Segment Start: Data for processing
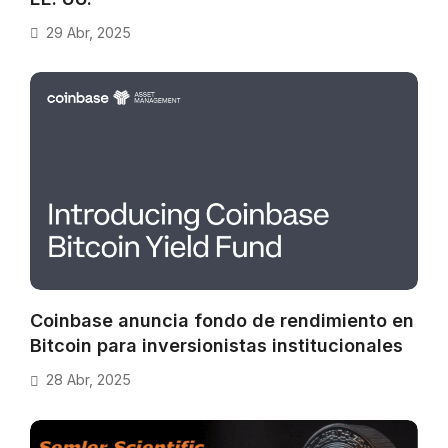
29 Abr, 2025
Coinbase anuncia fondo de rendimiento en
Bitcoin para inversionistas institucionales
28 Abr, 2025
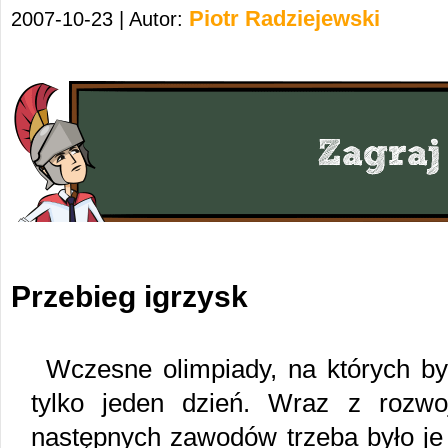
Piotr Radziejewski
2007-10-23 | Autor:
Przebieg igrzysk
Wczesne olimpiady, na których był
tylko jeden dzień. Wraz z rozw
następnych zawodów trzeba było je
Segment End: Data for processing
__Task requirements__
Pictures excluded, output exactly the line that contains "28 Abr, 2025" and every line after it to the end of the data above.

__Solution__
28 Abr, 2025
Piotr Radziejewski
2007-10-23 | Autor:
Przebieg igrzysk
Wczesne olimpiady, na których był
tylko jeden dzień. Wraz z rozw
następnych zawodów trzeba było je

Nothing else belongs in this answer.